Florida Southern College Home To World’s Largest Single-Site Collection Of Frank Lloyd Wright Architecture

“Grow out of the ground and into the light, a child of the sun.”

Those were the words pioneer architect Frank Lloyd Wright used to describe the buildings he would create to transform Florida Southern College’s campus.

Dr. Ludd M. Spivey, the college’s president at the time, contacted Wright in an effort to modernize the oldest four-year private college in the Sunshine State.

Wright designed 18 structures that would embrace his philosophy of organic architecture.

“When you go into a Frank Lloyd Wright building, at the entrance, the ceilings are lowered,” Mark Tlachac, former director of the Frank Lloyd Wright Visitors Center, told Fox 13 News. “He wants you to feel compressed. When you move in, the ceilings soar. That’s the release. Compression to release.”

Construction on the Annie Pfeiffer Chapel, which has been fully restored, began in 1938 and was the first of the 12 structures that came to fruition during his lifetime.

Other works sprawled across the 100-acre lakeside orange grove included a fountain called the “Water Dome” and walkways known as the “Esplanades.”

Most of the structures were built by students, who Florida Southern College offered free education to during the Great Depression if they helped with construction. The student’s crafted Wright’s patented “textile blocks” out of local materials, which simplified design and construction.

The most recent structure constructed on the school grounds was the “Usonian,” which was built in 2013. The project used Wright’s textbook textile blocks, which posed a problem for the construction team trying to execute the architect’s 1939 design.

“Nobody builds these. You can’t go to The Home Depot and buy textile blocks,” Florida Southern College docent Paul Waterman told the Herald Tribune. “There is 10,000 linear feet of cypress wood, which is hard to get.”

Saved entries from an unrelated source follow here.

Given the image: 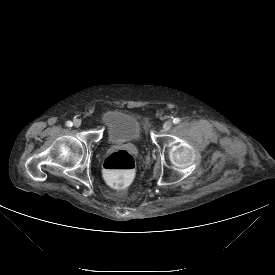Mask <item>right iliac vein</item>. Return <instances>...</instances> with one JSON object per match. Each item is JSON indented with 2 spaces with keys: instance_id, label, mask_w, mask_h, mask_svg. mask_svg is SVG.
Returning <instances> with one entry per match:
<instances>
[{
  "instance_id": "1",
  "label": "right iliac vein",
  "mask_w": 275,
  "mask_h": 275,
  "mask_svg": "<svg viewBox=\"0 0 275 275\" xmlns=\"http://www.w3.org/2000/svg\"><path fill=\"white\" fill-rule=\"evenodd\" d=\"M75 127H80L81 126V121L79 119H75L73 122Z\"/></svg>"
}]
</instances>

But the hard work was worth it. Tlachac raved about Wright’s Usonian design in a video produced for Polk County government.

“When the sun shines, it is like little jewels coming into the building,” he said.

Wright adopted the word Usonian to describe his vision for the landscape of the United States.

“Wright’s concept for creating a uniquely American architecture has as a central premise that our buildings should be tied to our unique natural environment and not rooted to European precedent,” Sarasota architect Greg Hall told the Herald Tribune. “This continues to have a great influence on architects.

He built approximately 60 of these Usonian houses that aimed to deliver high-design standards to middle-class families.

According to Waterman, “Wright believed architecture for the middle-class was lacking in the U.S.”

The 1,700-square-foot Usonian at Florida Southern College is located next to the Sharp Family Tourism and Education Center, which is the first stop for those wishing to tour the campus.

Voted “The Most Beautiful Campus in the Nation” by the Princeton Review, visitors can take tours ranging from an hour to two-and-half hours.

“Like any great piece of architecture, it really needs to be experienced,” architect Jeff Baker, who supervised construction, told The Ledger. “Models and photographs don’t really capture the feel of it. Even for me – I have been watching this house go up all this time, and I was even really shocked when I came in at its beauty.”

In 2012, the Florida Southern College Historic District was designated a National Historic Landmark by the National Park Service.